I’m not normally a fan of electro swing. If I’m being honest, before last Thursday I wouldn’t have recognised it for the life of me. But after watching the Zen Hussies performance at Cavern I’m just a bit converted.
Hailing from Bristol, the group have been together since 2001, and they clearly take their role as the revivers of swing seriously. They describe themselves as reclaiming jazz and swing from nostalgia, tagging on contemporary messages to ensure the music stays relevant. And it’s not just the music they’ve reclaimed from the past. They stick out just a bit, sat in the corner of Cavern dressed like they’ve stepped out of the 1930s, complete with spats, wide-ties and braces.
Their music has a continental charm, conjuring up an image of an underground jazz bar in the midst of some thriving metropolis. Swing and ska feature heavily, with the electro element coming from the bassist, who provides a more modern twist on a fairly traditional looking set-up. The band is complete with a trumpeter and a baritone saxophonist, introduced as “Miss Cha Cha Gabore”, which only adds to the time-bending feel. Most impressive though, is their charismatic front man going by the name Jonah Flatfoot. He dominates the stage with an engaging singing style, transforming the performance from mere background music into transfixing theatrics.
Their songs are upbeat, although their lyrics at times undercut this. Their set veers wildly from typical love songs to political rallying calls. ‘Double Shift’, and ‘Breadline’ seem to be attacking the current Tory cuts, but the angry left-wing sentiments could be transposed into any time, and when they’re being sung by a man who is wearing a tie made out of a fabric not dissimilar to my Grandma’s curtains, it’s clear the Zen Hussies are channelling the past in more ways than one.

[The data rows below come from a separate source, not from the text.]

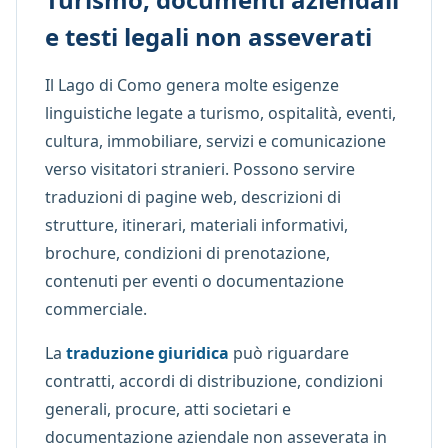
e testi legali non asseverati
Il Lago di Como genera molte esigenze
linguistiche legate a turismo, ospitalità, eventi,
cultura, immobiliare, servizi e comunicazione
verso visitatori stranieri. Possono servire
traduzioni di pagine web, descrizioni di
strutture, itinerari, materiali informativi,
brochure, condizioni di prenotazione,
contenuti per eventi o documentazione
commerciale.
La
traduzione giuridica
può riguardare
contratti, accordi di distribuzione, condizioni
generali, procure, atti societari e
documentazione aziendale non asseverata in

Their music seems to come from a different era, both melodically and lyrically. Introducing their song, ‘Quafftide’, Flatfoot proudly declares that the name stems from mediaeval English and means “to have a little drink”. Niche doesn’t quite cover it.

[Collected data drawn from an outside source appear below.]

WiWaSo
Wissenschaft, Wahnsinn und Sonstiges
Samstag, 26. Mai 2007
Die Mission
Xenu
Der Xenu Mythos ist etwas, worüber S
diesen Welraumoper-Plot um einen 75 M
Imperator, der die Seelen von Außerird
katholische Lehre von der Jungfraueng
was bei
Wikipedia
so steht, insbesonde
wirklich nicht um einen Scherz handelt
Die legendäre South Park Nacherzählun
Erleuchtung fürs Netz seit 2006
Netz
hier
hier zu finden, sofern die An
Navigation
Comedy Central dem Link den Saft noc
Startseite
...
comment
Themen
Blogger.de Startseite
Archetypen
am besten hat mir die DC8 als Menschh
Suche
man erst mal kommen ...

With such an obscure style and sound, I wasn’t expecting a major turn-out, but a decent sized crowd make their way down to the Cavern. Some are clearly serious fans, seeming to know much of the Zen Hussies extensive back catalogue, but others look more like they’ve just popped in, enjoying each song as it comes. The Zen Hussies know they’re left-field, but they can play that well, and they succeeded in putting on a good show for the casual listener as well as for those who really know their stuff when it comes to swing.